Fig. 5. The PTD-p65 (38–47) peptide blocks the recruitment of RelA/p65 and DNMTs to the BRMS1 promoter.

(A) Diagram of protein transduction domain (PTD) peptides conjugated with the putative RelA/p65 DNA binding regions. (B) The PTD-p65 (38–47) peptide inhibits NF-κB binding to the BRMS1 promoter.
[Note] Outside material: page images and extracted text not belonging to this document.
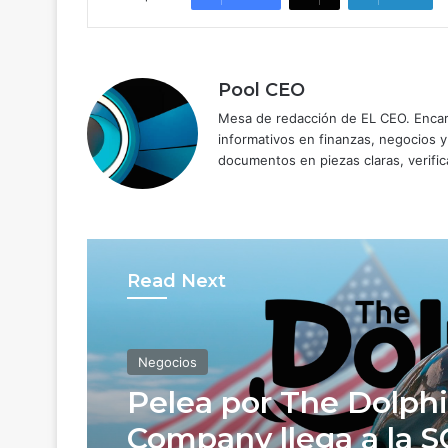
Pool CEO
Mesa de redacción de EL CEO. Encarg
informativos en finanzas, negocios 
documentos en piezas claras, verific
Read Next
Negocios
Pelea por The Dolph
Company llega a la 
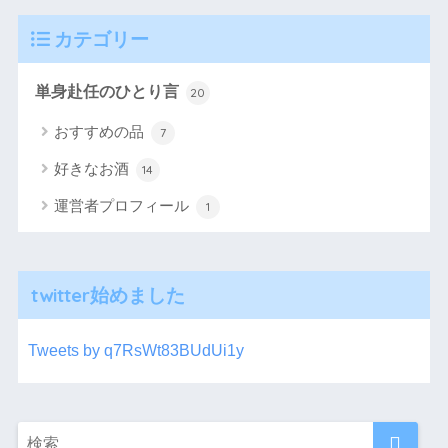
カテゴリー
単身赴任のひとり言
20
おすすめの品
7
好きなお酒
14
運営者プロフィール
1
twitter始めました
Tweets by q7RsWt83BUdUi1y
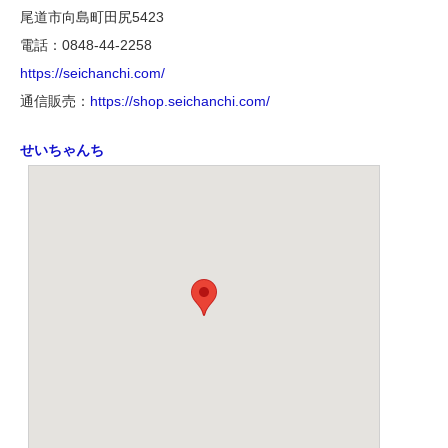
尾道市向島町田尻5423
電話：0848-44-2258
https://seichanchi.com/
通信販売：
https://shop.seichanchi.com/
せいちゃんち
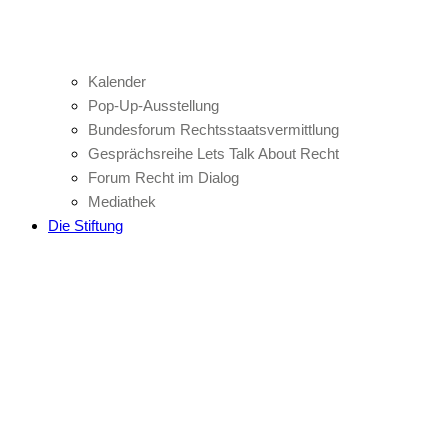
Kalender
Pop-Up-Ausstellung
Bundesforum Rechtsstaatsvermittlung
Gesprächsreihe Lets Talk About Recht
Forum Recht im Dialog
Mediathek
Die Stiftung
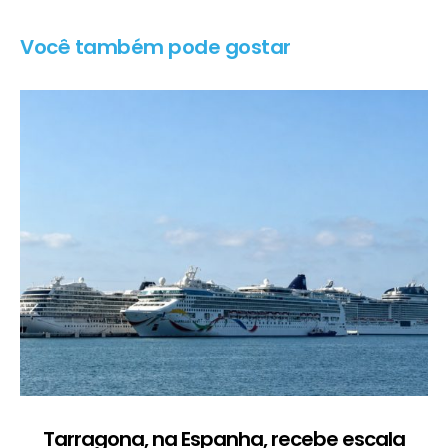
Você também pode gostar
Tarragona, na Espanha, recebe escala
C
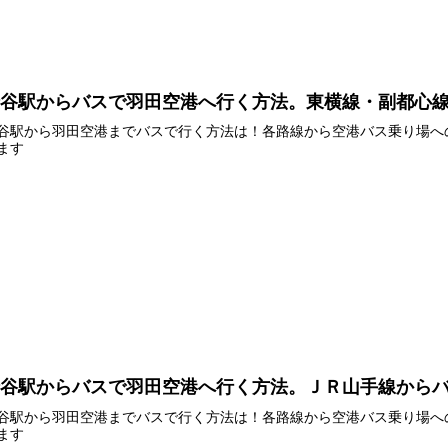
渋谷駅からバスで羽田空港へ行く方法。東横線・副都心
谷駅から羽田空港までバスで行く方法は！各路線から空港バス乗り場へ
ます
渋谷駅からバスで羽田空港へ行く方法。ＪＲ山手線から
谷駅から羽田空港までバスで行く方法は！各路線から空港バス乗り場へ
ます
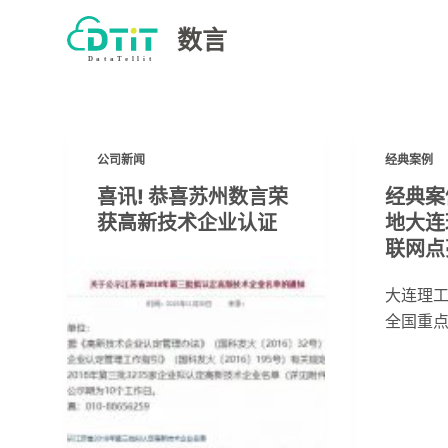
跳
数言
过
内
容
公司新闻
经典案例
喜讯! 恭喜苏州数言荣
经典案
获高新技术企业认证
地大连
联网点
大连理
全国重点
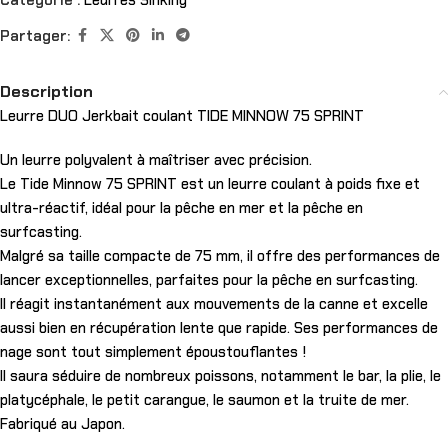
Catégorie :
Leurres Sinking
Partager:
Description
Leurre DUO Jerkbait coulant TIDE MINNOW 75 SPRINT
Un leurre polyvalent à maîtriser avec précision.
Le Tide Minnow 75 SPRINT est un leurre coulant à poids fixe et
ultra-réactif, idéal pour la pêche en mer et la pêche en
surfcasting.
Malgré sa taille compacte de 75 mm, il offre des performances de
lancer exceptionnelles, parfaites pour la pêche en surfcasting.
Il réagit instantanément aux mouvements de la canne et excelle
aussi bien en récupération lente que rapide. Ses performances de
nage sont tout simplement époustouflantes !
Il saura séduire de nombreux poissons, notamment le bar, la plie, le
platycéphale, le petit carangue, le saumon et la truite de mer.
Fabriqué au Japon.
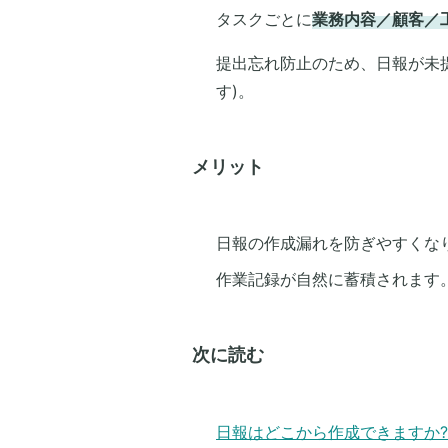
タスクごとに
業務内容／顧客／
提出忘れ防止のため、日報が未
す)。
メリット
日報の作成漏れを防ぎやすくな
作業記録が自然に蓄積されます
次に読む
日報はどこから作成できますか?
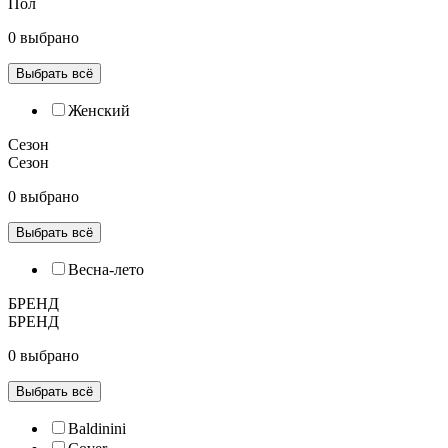
Пол
0 выбрано
Выбрать всё
Женский
Сезон
Сезон
0 выбрано
Выбрать всё
Весна-лето
БРЕНД
БРЕНД
0 выбрано
Выбрать всё
Baldinini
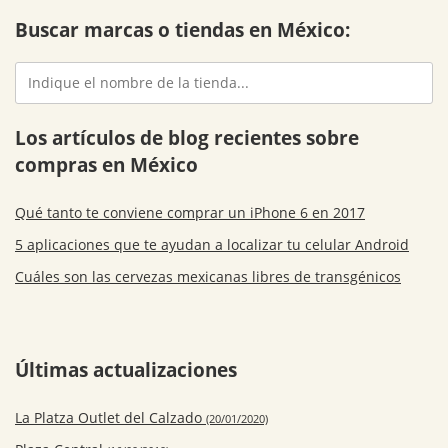
Buscar marcas o tiendas en México:
Los artículos de blog recientes sobre
compras en México
Qué tanto te conviene comprar un iPhone 6 en 2017
5 aplicaciones que te ayudan a localizar tu celular Android
Cuáles son las cervezas mexicanas libres de transgénicos
Últimas actualizaciones
La Platza Outlet del Calzado
(20/01/2020)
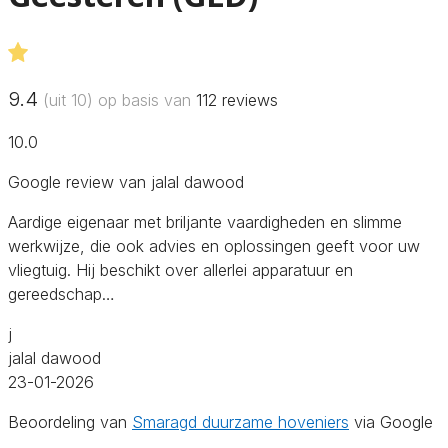
9.4
(uit 10) op basis van
112
reviews
10.0
Google review van jalal dawood
Aardige eigenaar met briljante vaardigheden en slimme
werkwijze, die ook advies en oplossingen geeft voor uw
vliegtuig. Hij beschikt over allerlei apparatuur en
gereedschap…
j
jalal dawood
23-01-2026
Beoordeling van
Smaragd duurzame hoveniers
via Google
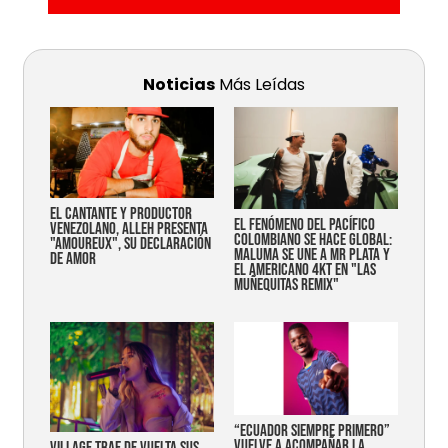
Noticias
Más Leídas
EL CANTANTE Y PRODUCTOR
EL FENÓMENO DEL PACÍFICO
VENEZOLANO, ALLEH PRESENTA
COLOMBIANO SE HACE GLOBAL:
"AMOUREUX", SU DECLARACIÓN
MALUMA SE UNE A MR PLATA Y
DE AMOR
EL AMERICANO 4KT EN "LAS
MUÑEQUITAS REMIX"
“Ecuador siempre primero”
vuelve a acompañar la
Village trae de vuelta sus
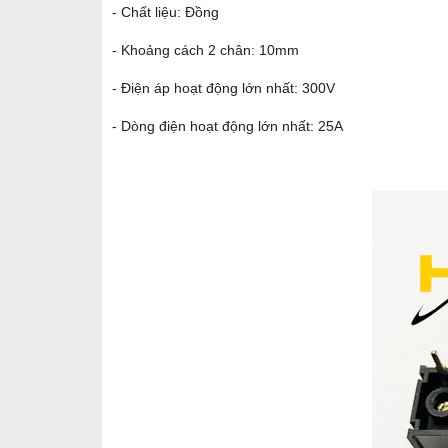
- Chất liệu: Đồng
- Khoảng cách 2 chân: 10mm
- Điện áp hoạt động lớn nhất: 300V
- Dòng điện hoạt động lớn nhất: 25A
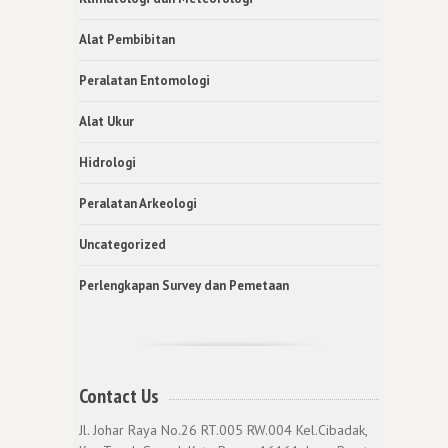
Alat Pembibitan
Peralatan Entomologi
Alat Ukur
Hidrologi
Peralatan Arkeologi
Uncategorized
Perlengkapan Survey dan Pemetaan
Contact Us
Jl. Johar Raya No.26 RT.005 RW.004 Kel.Cibadak,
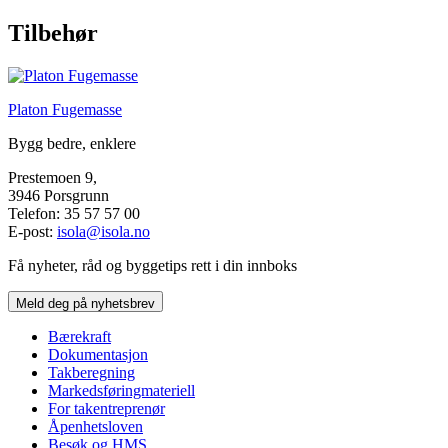
Tilbehør
Platon Fugemasse
Bygg bedre, enklere
Prestemoen 9,
3946 Porsgrunn
Telefon: 35 57 57 00
E-post:
isola@isola.no
Få nyheter, råd og byggetips rett i din innboks
Meld deg på nyhetsbrev
Bærekraft
Dokumentasjon
Takberegning
Markedsføringmateriell
For takentreprenør
Åpenhetsloven
Besøk og HMS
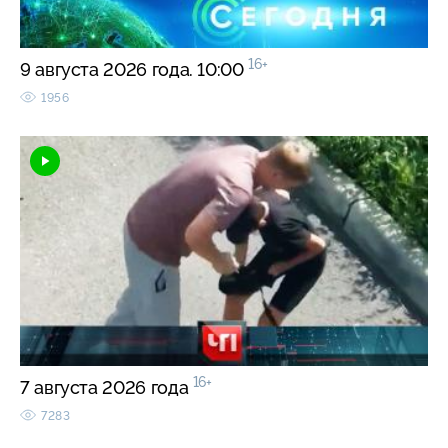
16+
9 августа 2026 года. 10:00
1956
16+
7 августа 2026 года
7283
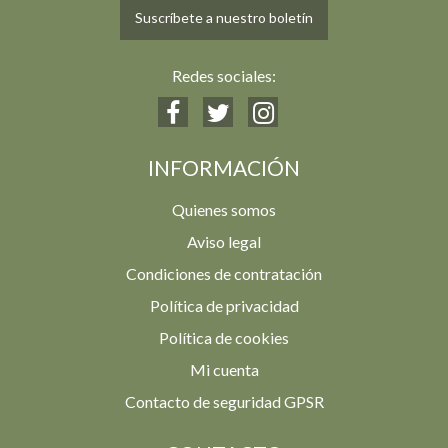
Suscríbete a nuestro boletín
Redes sociales:
INFORMACIÓN
Quienes somos
Aviso legal
Condiciones de contratación
Política de privacidad
Política de cookies
Mi cuenta
Contacto de seguridad GPSR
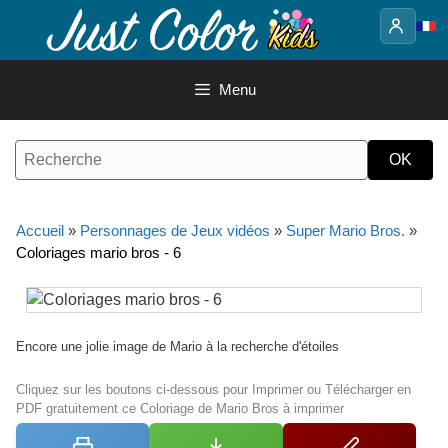
Aller
au
contenu
Menu
Accueil
»
Personnages de Jeux vidéos
»
Super Mario Bros.
»
Coloriages mario bros - 6
Encore une jolie image de Mario à la recherche d'étoiles
Cliquez sur les boutons ci-dessous pour Imprimer ou Télécharger en
PDF gratuitement ce Coloriage de Mario Bros à imprimer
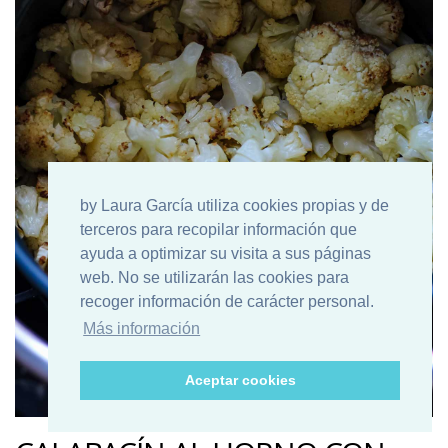
by Laura García utiliza cookies propias y de
terceros para recopilar información que
ayuda a optimizar su visita a sus páginas
web. No se utilizarán las cookies para
recoger información de carácter personal.
Más información
Aceptar cookies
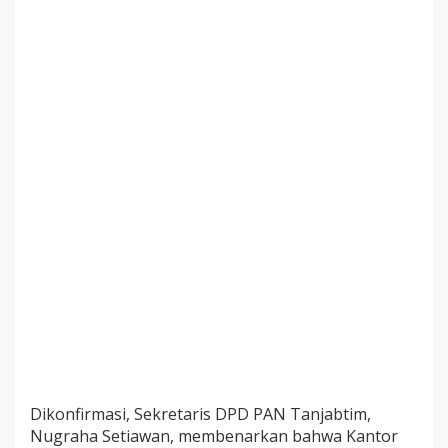
T
i
m
u
r
Dikonfirmasi, Sekretaris DPD PAN Tanjabtim,
Nugraha Setiawan, membenarkan bahwa Kantor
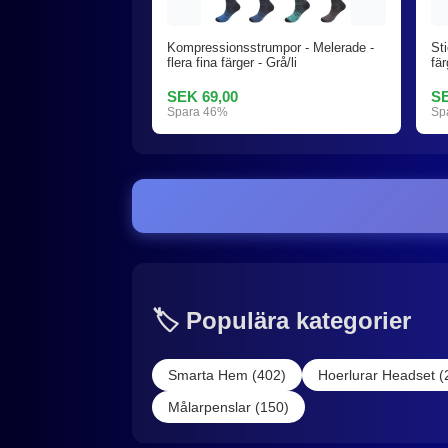
Kompressionsstrumpor - Melerade -
Sti
flera fina färger - Grå/li
fä
SEK 69,00
SE
Spara 46%
Sp
🏷️ Populära kategorier
Smarta Hem (402)
Hoerlurar Headset (
Målarpenslar (150)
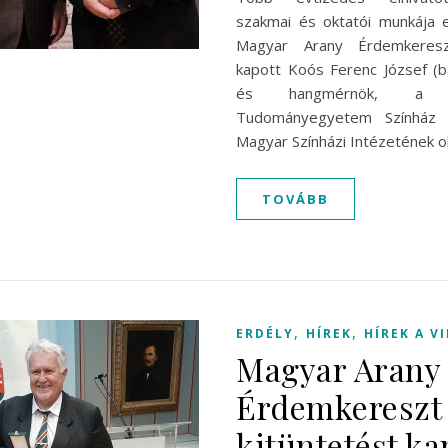
szakmai és oktatói munkája 
Magyar Arany Érdemkereszt
kapott Koós Ferenc József (ba
és hangmérnök, a Ba
Tudományegyetem Színház 
Magyar Színházi Intézetének o
TOVÁBB
,
,
ERDÉLY
HÍREK
HÍREK A V
Magyar Arany
Érdemkereszt
kitüntetést ka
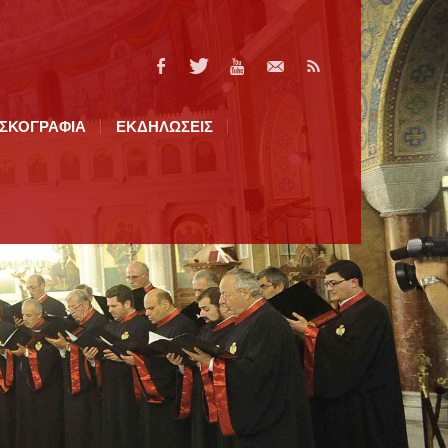
ΙΣΚΟΓΡΑΦΙΑ
ΕΚΔΗΛΩΣΕΙΣ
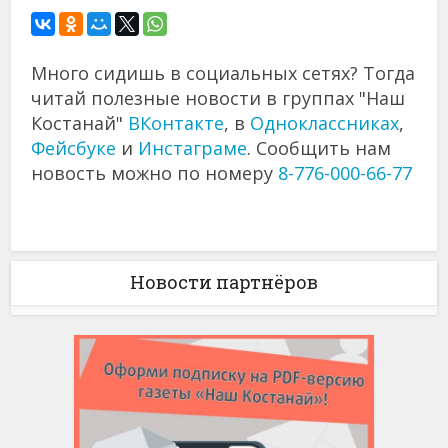
Много сидишь в социальных сетях? Тогда
читай полезные новости в группах "Наш
Костанай"
ВКонтакте
, в
Одноклассниках
,
Фейсбуке
и
Инстаграме
. Сообщить нам
новость можно по номеру
8-776-000-66-77
Новости партнёров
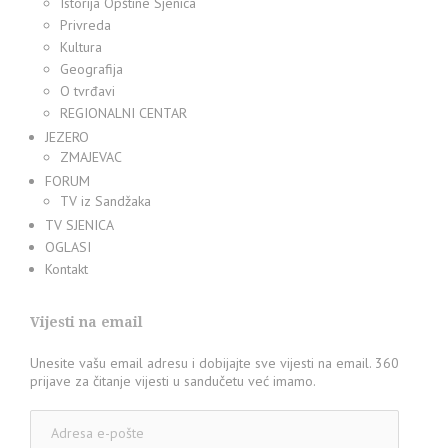
Istorija Opštine Sjenica
Privreda
Kultura
Geografija
O tvrđavi
REGIONALNI CENTAR
JEZERO
ZMAJEVAC
FORUM
TV iz Sandžaka
TV SJENICA
OGLASI
Kontakt
Vijesti na email
Unesite vašu email adresu i dobijajte sve vijesti na email. 360
prijave za čitanje vijesti u sandučetu već imamo.
Adresa
e-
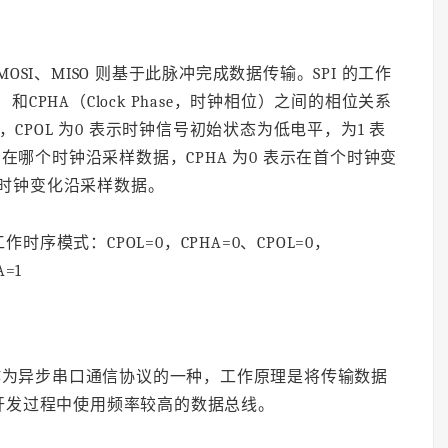
OSI、MISO 则基于此脉冲完成数据传输。SPI 的工作
极性）和CPHA（Clock Phase，时钟相位）之间的相位关系
CPOL 为0 表示时钟信号初始状态为低电平，为1 表
在哪个时钟沿采样数据，CPHA 为0 表示在首个时钟变
个时钟变化沿采样数据。
作时序模式：CPOL=0，CPHA=0、CPOL=0，
A=1
 作为异步串口通信协议的一种，工作原理是将传输数据
开发过程中使用频率较高的数据总线。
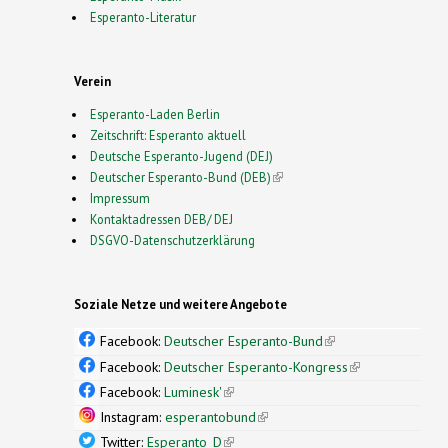
Esperanto-Literatur
Verein
Esperanto-Laden Berlin
Zeitschrift: Esperanto aktuell
Deutsche Esperanto-Jugend (DEJ)
Deutscher Esperanto-Bund (DEB)
(link is external)
Impressum
Kontaktadressen DEB/ DEJ
DSGVO-Datenschutzerklärung
Soziale Netze und weitere Angebote
Facebook:
Deutscher Esperanto-Bund
(link is
external)
Facebook:
Deutscher Esperanto-Kongress
(link is
external)
Facebook:
Luminesk'
(link is external)
Instagram:
esperantobund
(link is external)
Twitter:
Esperanto_D
(link is external)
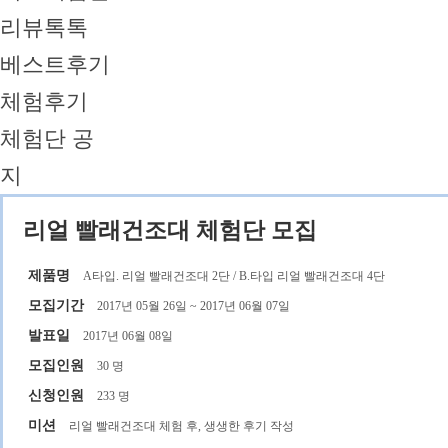
리뷰톡톡
베스트후기
체험후기
체험단 공
지
리얼 빨래건조대 체험단 모집
제품명
A타입. 리얼 빨래건조대 2단 / B.타입 리얼 빨래건조대 4단
모집기간
2017년 05월 26일 ~ 2017년 06월 07일
발표일
2017년 06월 08일
모집인원
30 명
신청인원
233 명
미션
리얼 빨래건조대 체험 후, 생생한 후기 작성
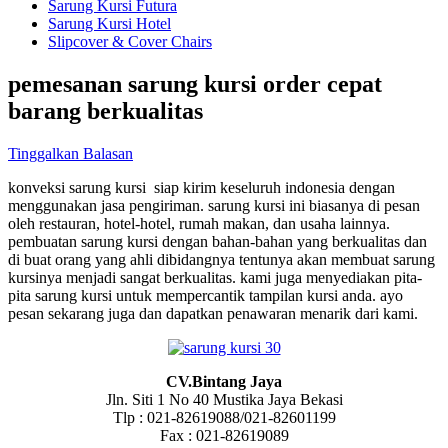
Sarung Kursi Futura
Sarung Kursi Hotel
Slipcover & Cover Chairs
pemesanan sarung kursi order cepat
barang berkualitas
Tinggalkan Balasan
konveksi sarung kursi siap kirim keseluruh indonesia dengan
menggunakan jasa pengiriman. sarung kursi ini biasanya di pesan
oleh restauran, hotel-hotel, rumah makan, dan usaha lainnya.
pembuatan sarung kursi dengan bahan-bahan yang berkualitas dan
di buat orang yang ahli dibidangnya tentunya akan membuat sarung
kursinya menjadi sangat berkualitas. kami juga menyediakan pita-
pita sarung kursi untuk mempercantik tampilan kursi anda. ayo
pesan sekarang juga dan dapatkan penawaran menarik dari kami.
CV.Bintang Jaya
Jln. Siti 1 No 40 Mustika Jaya Bekasi
Tlp : 021-82619088/021-82601199
Fax : 021-82619089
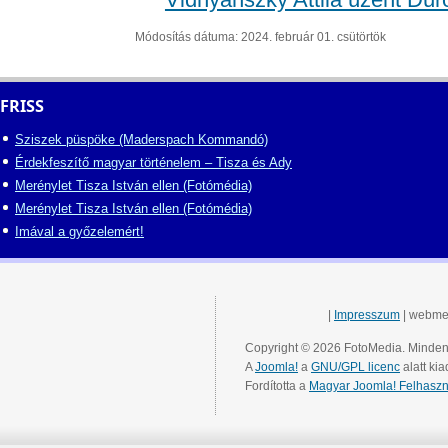
Módosítás dátuma: 2024. február 01. csütörtök
FRISS
Sziszek püspöke (Maderspach Kommandó)
Érdekfeszítő magyar történelem – Tisza és Ady
Merénylet Tisza István ellen (Fotómédia)
Merénylet Tisza István ellen (Fotómédia)
Imával a győzelemért!
|
Impresszum
| webme
Copyright © 2026 FotoMedia. Minden 
A
Joomla!
a
GNU/GPL licenc
alatt kia
Fordította a
Magyar Joomla! Felhaszn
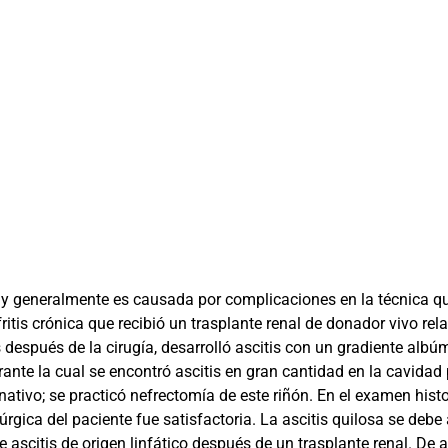
n y generalmente es causada por complicaciones en la técnica q
itis crónica que recibió un trasplante renal de donador vivo r
 después de la cirugía, desarrolló ascitis con un gradiente albúm
ante la cual se encontró ascitis en gran cantidad en la cavidad p
 nativo; se practicó nefrectomía de este riñón. En el examen his
rgica del paciente fue satisfactoria. La ascitis quilosa se debe 
e ascitis de origen linfático después de un trasplante renal. De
EMSAs were performed using 293T cell nuclear extracts incubated with indicated peptides (1μg) and ³³P-labeled -κB binding site II of BRMS1 promoter as the probe. (C) PTD-p65 (38–47) peptide increases BRMS1 transcripts in NSCLC cells. (Left) BRMS1 mRNA was analyzed by quantitative RT-PCR and (Right) the relative methylation of BRMS1 promoter was evaluated by quantitative MSP in H157 cells treated with PTD peptides at indicated doses for 24 hrs. (D) Inhibition of RelA/p65 DNA binding reduces chromatin-associated DNMT-1 on the BRMS1 promoter. H157 cells were treated with 5-Aza as described previously. After removal of 5-Aza, cells were treated with indicated peptides (5μg/ml) and TNF (20ng/ml) for additional 24 hrs. ChIP analysis was performed.